» **What the task asks**: Without the pictures, reproduce the entries below exactly.

[Start of section]

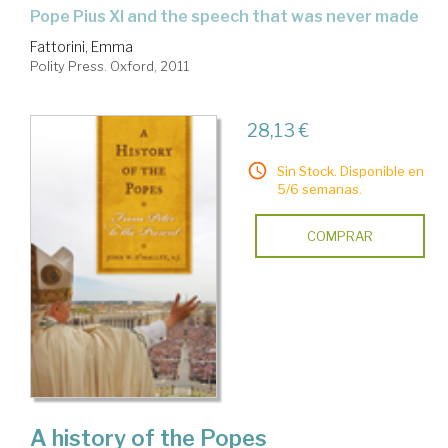
Pope Pius XI and the speech that was never made
Fattorini, Emma
Polity Press. Oxford, 2011
28,13 €
Sin Stock. Disponible en
5/6 semanas.
COMPRAR
A history of the Popes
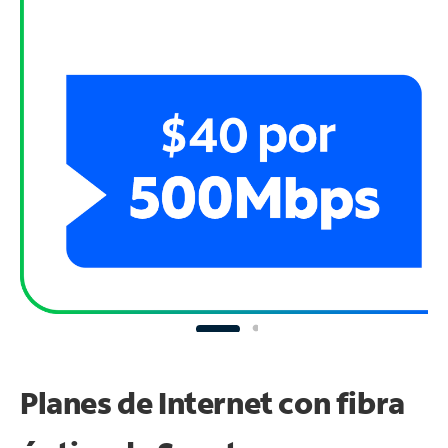
Planes de Internet con fibra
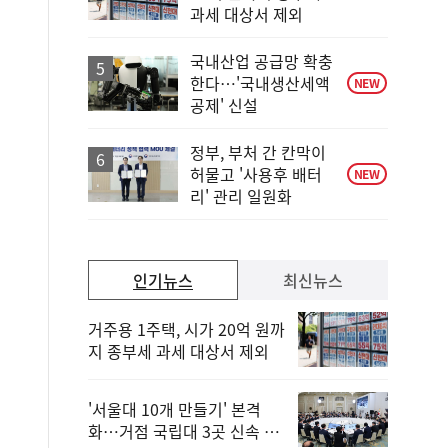
위
과세 대상서 제외
동
일
국내산업 공급망 확충
한다…'국내생산세액
NEW
공제' 신설
정부, 부처 간 칸막이
허물고 '사용후 배터
NEW
리' 관리 일원화
인기뉴스
최신뉴스
거주용 1주택, 시가 20억 원까
지 종부세 과세 대상서 제외
'서울대 10개 만들기' 본격
화…거점 국립대 3곳 신속 선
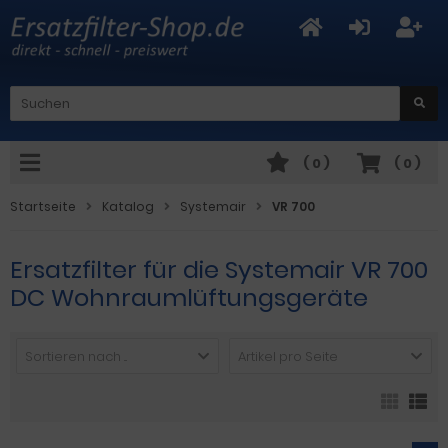
(
0
)
(
0
)
Startseite
Katalog
Systemair
VR 700
Ersatzfilter für die Systemair VR 700
DC Wohnraumlüftungsgeräte
Sortieren nach ...
Artikel pro Seite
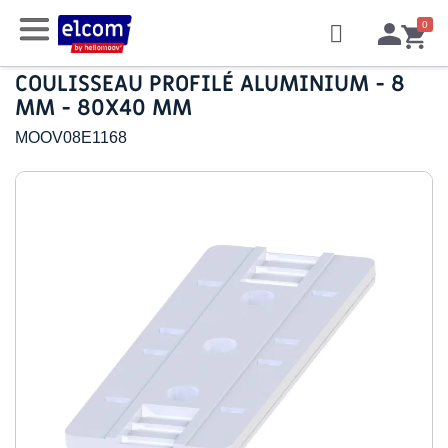
COULISSEAU PROFILÉ ALUMINIUM - 8
MM - 80X40 MM
MOOV08E1168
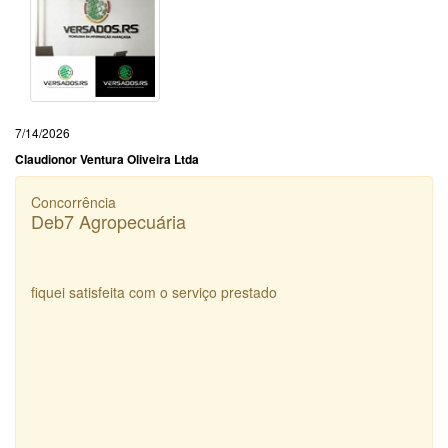
7/14/2026
Claudionor Ventura Oliveira Ltda
Concorrência
Deb7 Agropecuária
fiquei satisfeita com o serviço prestado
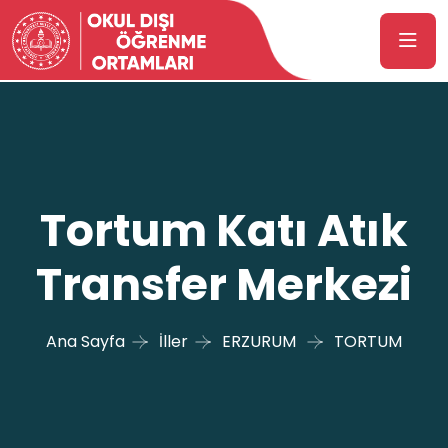
Tortum Katı Atık
Transfer Merkezi
Ana Sayfa
İller
ERZURUM
TORTUM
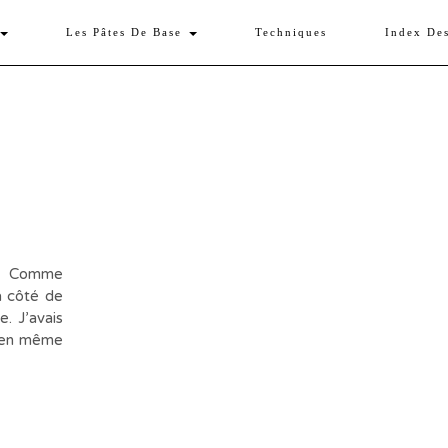
Les Pâtes De Base
Techniques
Index De
ison Comme
à côté de
. J’avais
t en même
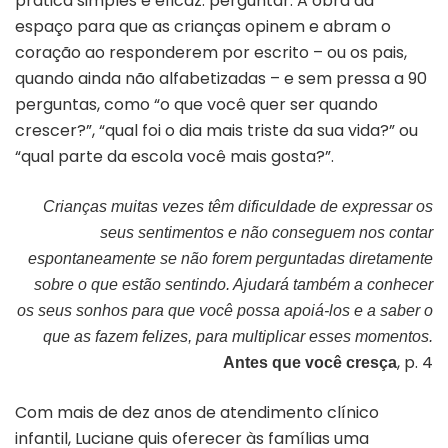
prática simples e eficaz: perguntar. A obra dá
espaço para que as crianças opinem e abram o
coração ao responderem por escrito – ou os pais,
quando ainda não alfabetizadas – e sem pressa a 90
perguntas, como “o que você quer ser quando
crescer?”, “qual foi o dia mais triste da sua vida?” ou
“qual parte da escola você mais gosta?”.
Crianças muitas vezes têm dificuldade de expressar os
seus sentimentos e não conseguem nos contar
espontaneamente se não forem perguntadas diretamente
sobre o que estão sentindo. Ajudará também a conhecer
os seus sonhos para que você possa apoiá-los e a saber o
que as fazem felizes, para multiplicar esses momentos.
, p. 4
Antes que você cresça
Com mais de dez anos de atendimento clínico
infantil, Luciane quis oferecer às famílias uma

[End of section]

» **Result of the task**:
Pope Pius XI and the speech that was never made
Fattorini, Emma
Polity Press. Oxford, 2011
28,13 €
Sin Stock. Disponible en
5/6 semanas.
COMPRAR
A history of the Popes
Planes de Internet con fibra
위
과세 대상서 제외
동
일
국내산업 공급망 확충
한다…'국내생산세액
NEW
공제' 신설
정부, 부처 간 칸막이
허물고 '사용후 배터
NEW
리' 관리 일원화
인기뉴스
최신뉴스
거주용 1주택, 시가 20억 원까
지 종부세 과세 대상서 제외
'서울대 10개 만들기' 본격
화…거점 국립대 3곳 신속 선
(
0
)
(
0
)
Startseite
Katalog
Systemair
VR 700
Ersatzfilter für die Systemair VR 700
DC Wohnraumlüftungsgeräte
Sortieren nach ...
Artikel pro Seite
COULISSEAU PROFILÉ ALUMINIUM - 8
MM - 80X40 MM
MOOV08E1168
7/14/2026
Claudionor Ventura Oliveira Ltda
Concorrência
Deb7 Agropecuária
fiquei satisfeita com o serviço prestado
Tortum Katı Atık
Transfer Merkezi
Ana Sayfa
İller
ERZURUM
TORTUM
Les Pâtes De Base
Techniques
Index De
ison Comme
à côté de
. J’avais
t en même
prática simples e eficaz: perguntar. A obra dá
espaço para que as crianças opinem e abram o
coração ao responderem por escrito – ou os pais,
quando ainda não alfabetizadas – e sem pressa a 90
perguntas, como “o que você quer ser quando
crescer?”, “qual foi o dia mais triste da sua vida?” ou
“qual parte da escola você mais gosta?”.
Crianças muitas vezes têm dificuldade de expressar os
seus sentimentos e não conseguem nos contar
espontaneamente se não forem perguntadas diretamente
sobre o que estão sentindo. Ajudará também a conhecer
os seus sonhos para que você possa apoiá-los e a saber o
que as fazem felizes, para multiplicar esses momentos.
, p. 4
Antes que você cresça
Com mais de dez anos de atendimento clínico
infantil, Luciane quis oferecer às famílias uma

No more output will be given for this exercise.